Martin, who was drafted by Parcells and the Patriots in 1995, had said his selection to the Hall of Fame was bittersweet because his former coach didn’t make it in.

Martin started 15 of 16 games for Parcells during his first NFL season, rushing for 1,487 yards and 14 touchdowns in garnering Rookie of the Year honors and the first of his five trips to the Pro Bowl. Martin and fellow Hall of Fame member Barry Sanders are the only NFL running backs to start their careers with 10 straight 1,000-yard rushing seasons.

After spending three years with the Patriots, Martin rejoined Parcells with the Jets in 1998 and played the final eight seasons of his career in New York. Martin won his lone NFL title during his last full NFL season in 2004, when he rushed for a career-high 1,697 yards at age 31.

Career Ends

Martin’s career ended with a knee injury in 2005, when he was limited to 735 yards in 12 games, failing to top 1,000 yards for the only time in his career.

Emmitt Smith (18,355), Walter Payton (16,726) and Sanders (15,269) are the only players who have rushed for more yards than Martin, whose 90 rushing touchdowns are tied with Eric Dickerson for the 12th most all-time.

Butler, 84, finished his career with 52 interceptions, returning four for touchdowns. He was All-NFL three times.
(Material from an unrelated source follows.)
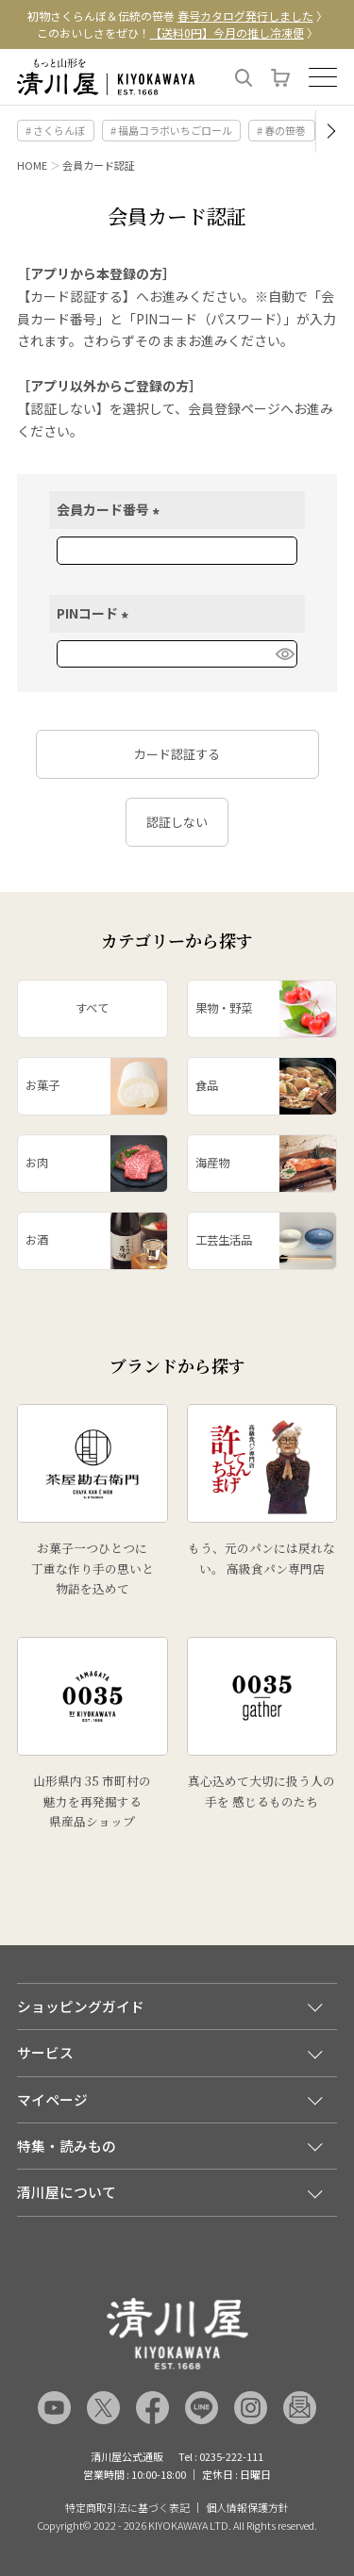 This screenshot has height=2576, width=354. I want to click on 特定商取引法に基づく表記, so click(127, 2507). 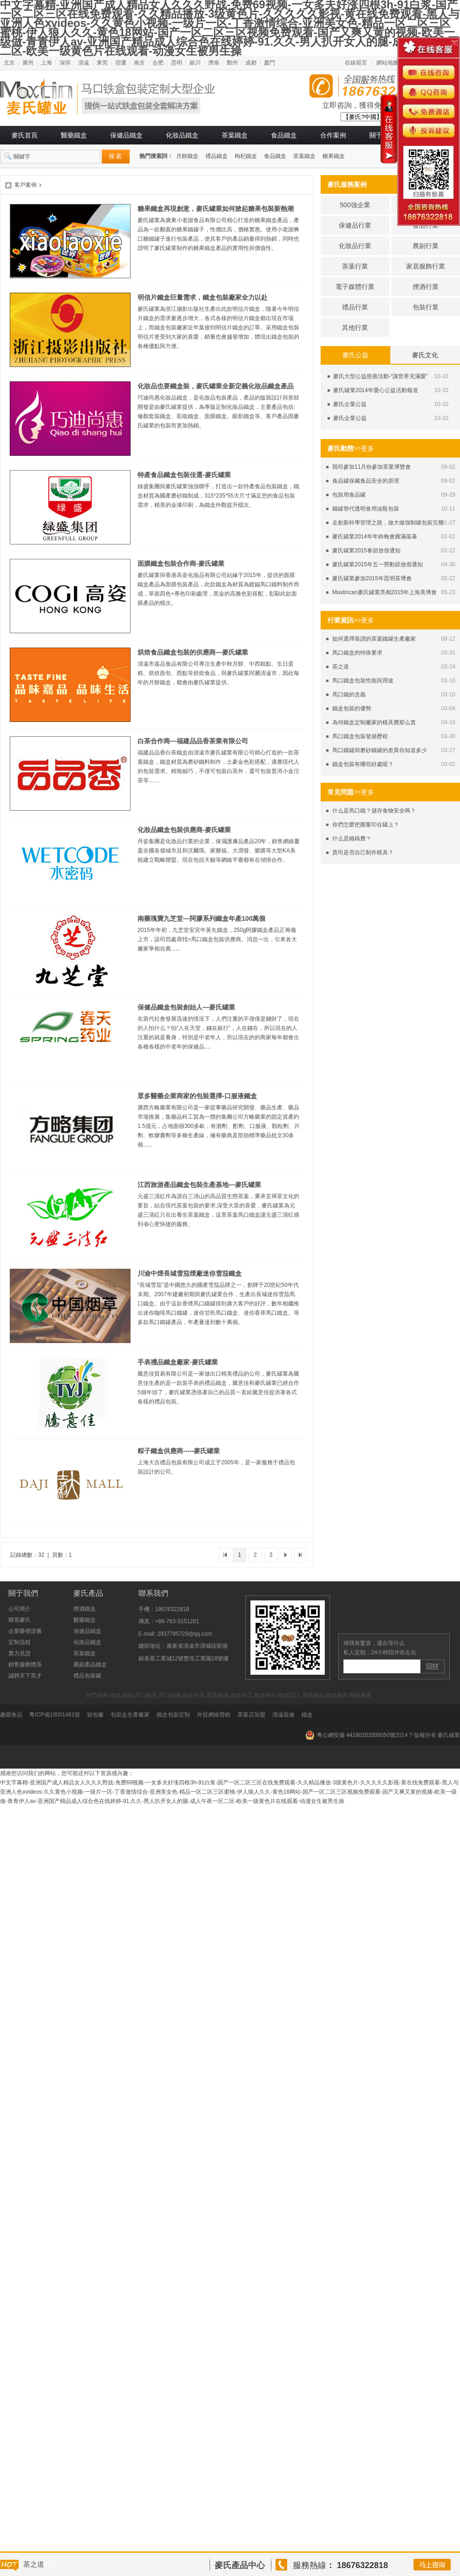  I want to click on 家居服飾行業, so click(425, 266).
Dawson, 47, also spent his entire career with the Steelers, making the Pro Bowl seven times in 13 years after being taken in the second round of the 1988 draft. He ranks second in team history with 170 consecutive games played and twice helped Pittsburgh lead the NFL in rushing.

Doleman, 50, was an eight-time Pro Bowl selection whose 150 1/2 sacks rank fourth all-time.

Kennedy, 43, made the Pro Bowl eight times in his 11-year career with the Seahawks and in 1992 was named the NFL’s defensive player of the year for a team that went 2-14.

Roaf, 42, was selected to the Pro Bowl 11 times in 13 seasons and was an All-Pro three times.